Publié le 21 mars 2017 Lecture : 2 minutes.
Une singularité et une position d’extraterritorialité éditoriale qui ont toujours impliqué une sorte de devoir de réserve quant au choix de soutenir tel ou tel candidat à l’élection présidentielle française.
Une seule fois dans son histoire, JA s’est prononcé en faveur de l’un d’entre eux : c’était en 1981, et nous avions ouvertement appelé nos lecteurs concernés à voter pour François Mitterrand contre Valéry Giscard d’Estaing. Le premier avait, en matière de politique africaine, des idées et une empathie à la fois saines et novatrices, alors que le second avait couvert et cautionné l’humiliante palinodie du sacre de Bokassa.

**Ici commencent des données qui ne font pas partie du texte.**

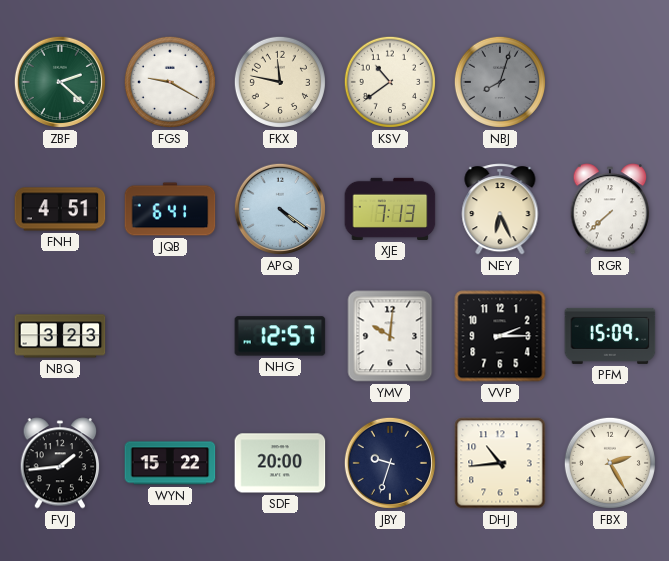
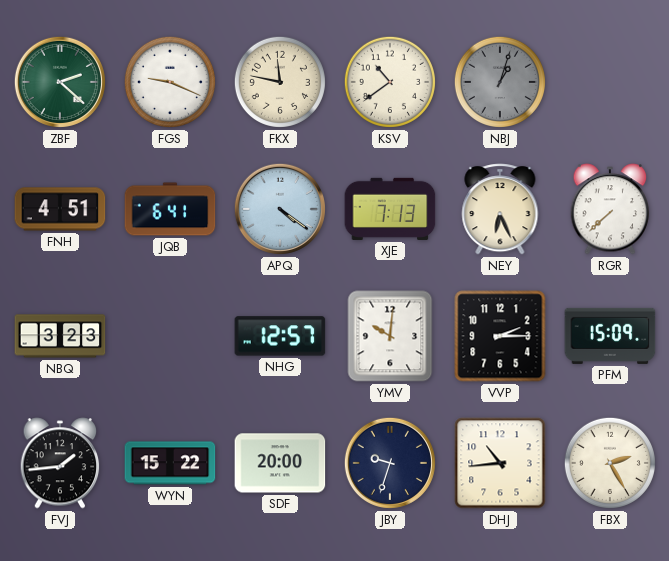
FGS: 9:20 -> 9:19
NBJ: 8:03 -> 1:03
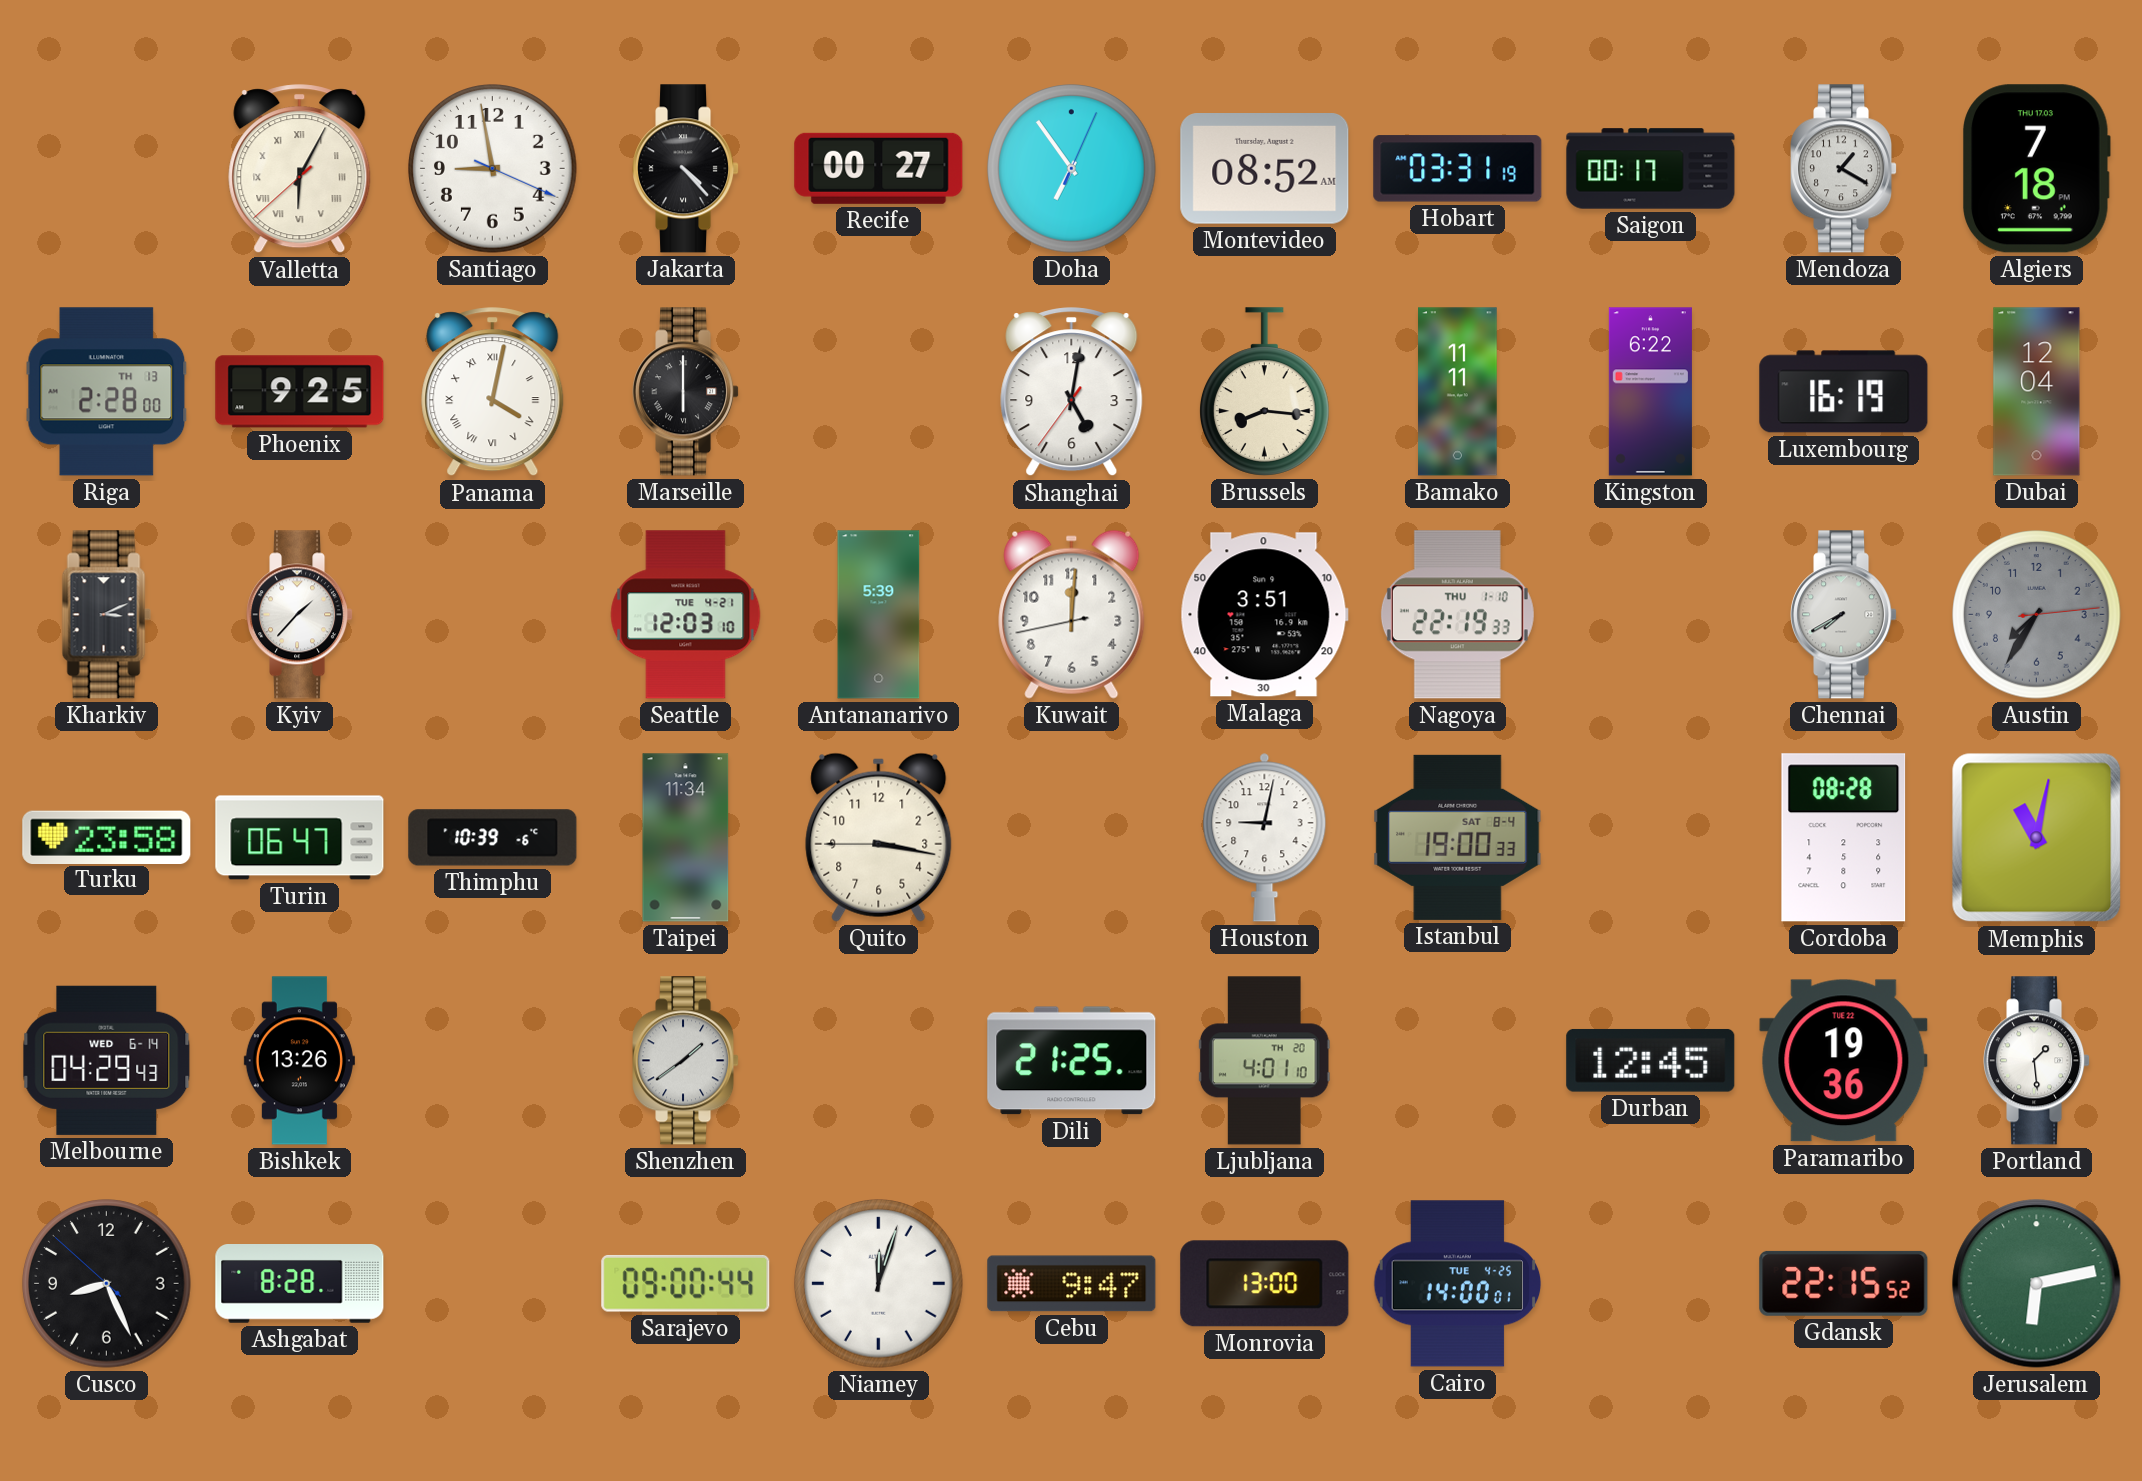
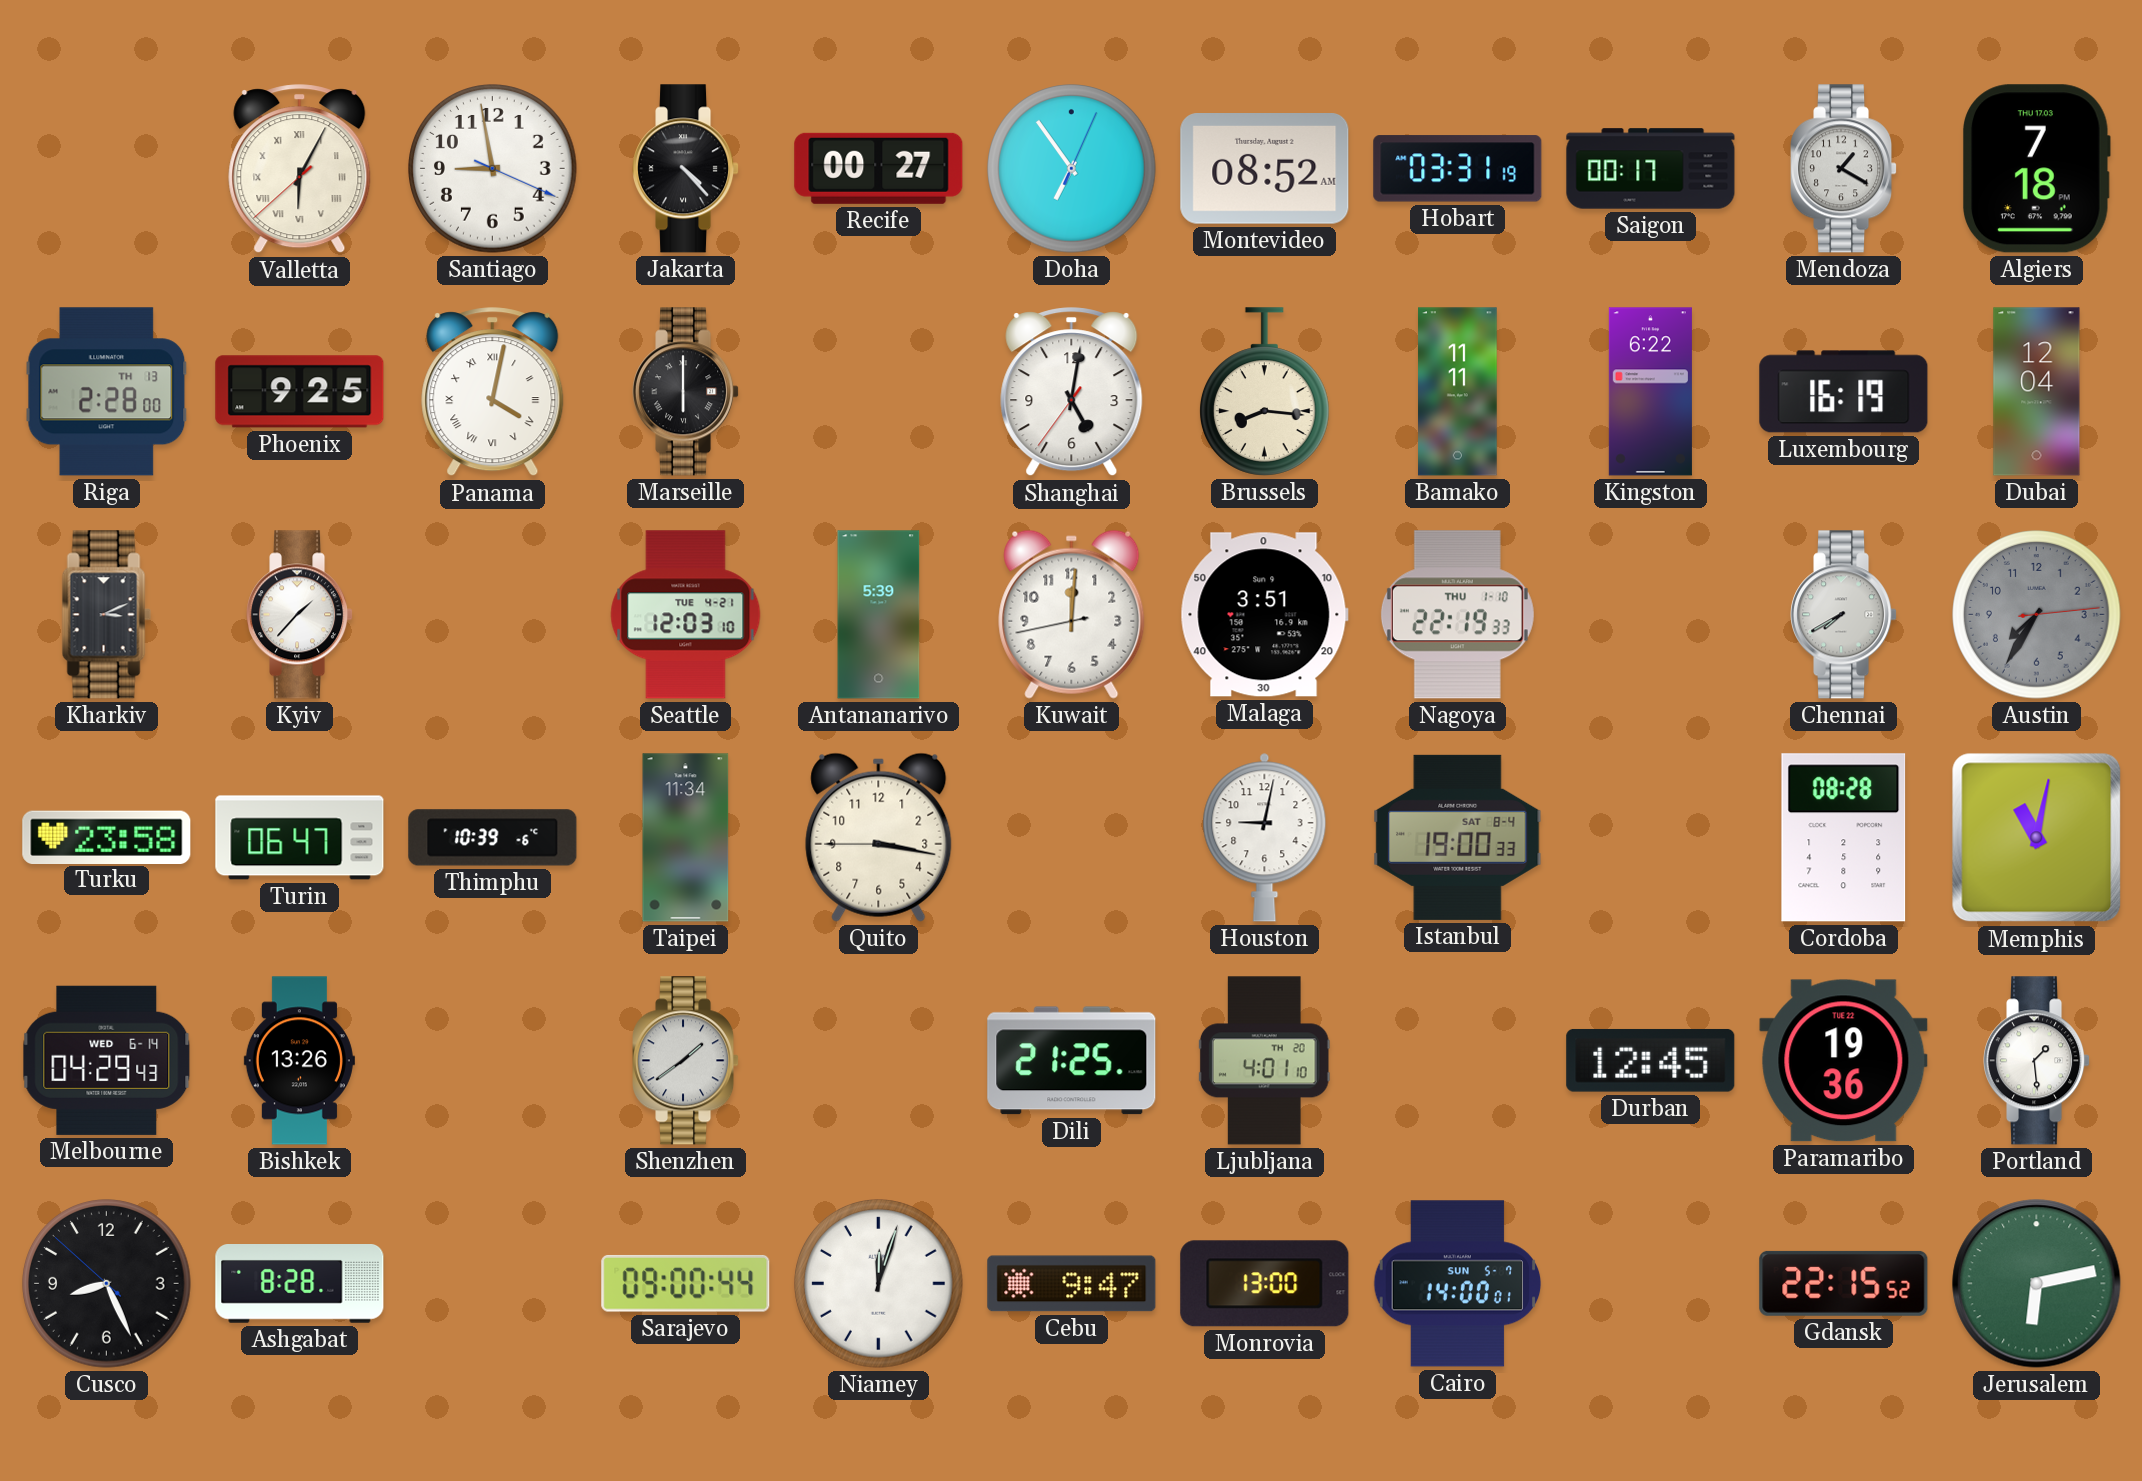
Cairo date: TUE 4-25 -> SUN 5-7
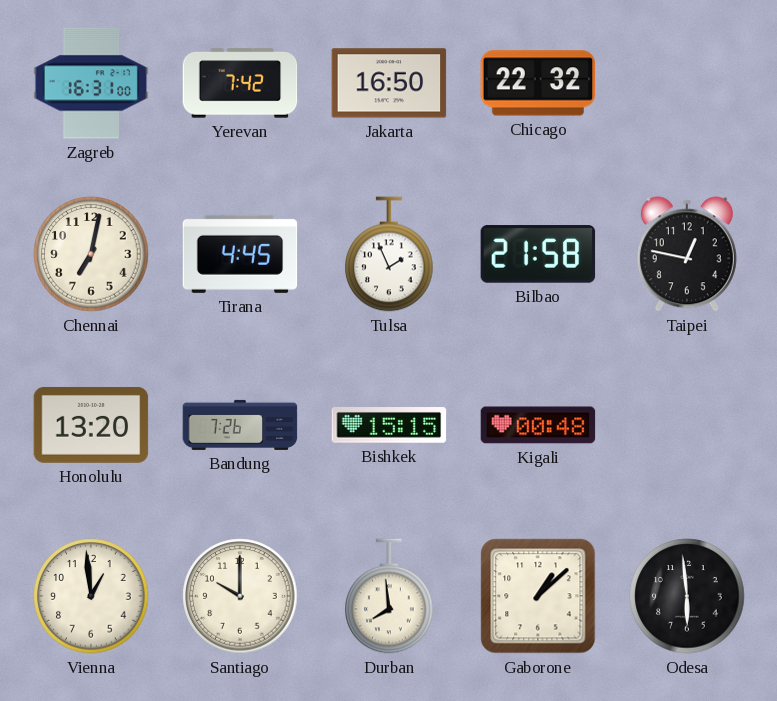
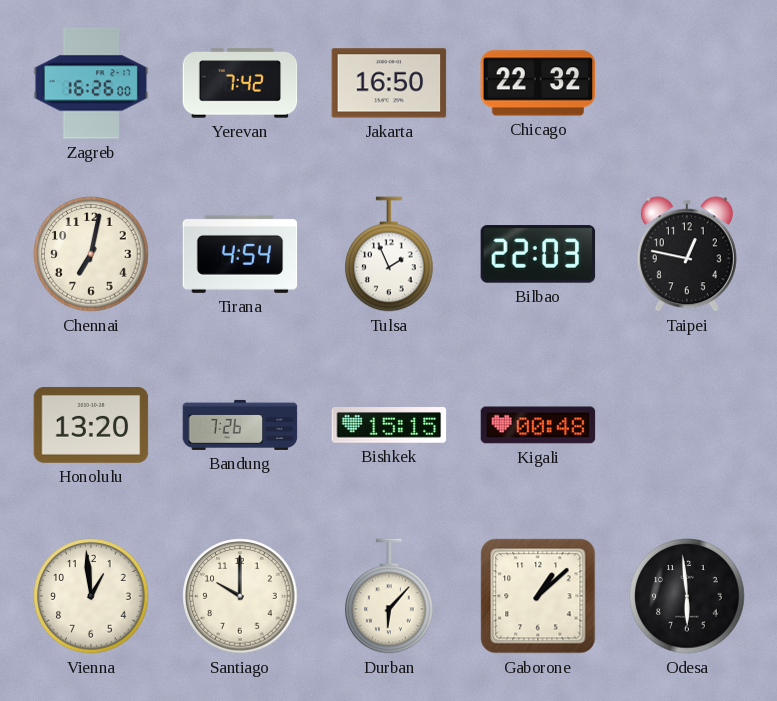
Zagreb: 16:31 -> 16:26
Tirana: 4:45 -> 4:54
Bilbao: 21:58 -> 22:03
Durban: 7:59 -> 6:07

Cette élection, pensions-nous, était aussi une échéance africaine et valait la peine qu’on s’y engage. Est-ce aussi le cas, cette fois-ci, en 2017 ? Non. Même si nos lecteurs ont pu déceler, dans un récent « Ce que je crois » (JA n° 2930), une appréciation positive de BBY à l’égard d’Emmanuel Macron, votre journal ne mène pas campagne pour un postulant plutôt qu’un autre. À une nuance – capitale – près : ne pas être pour ne signifie pas que l’on s’interdit d’être contre, et nous sommes contre Marine Le Pen.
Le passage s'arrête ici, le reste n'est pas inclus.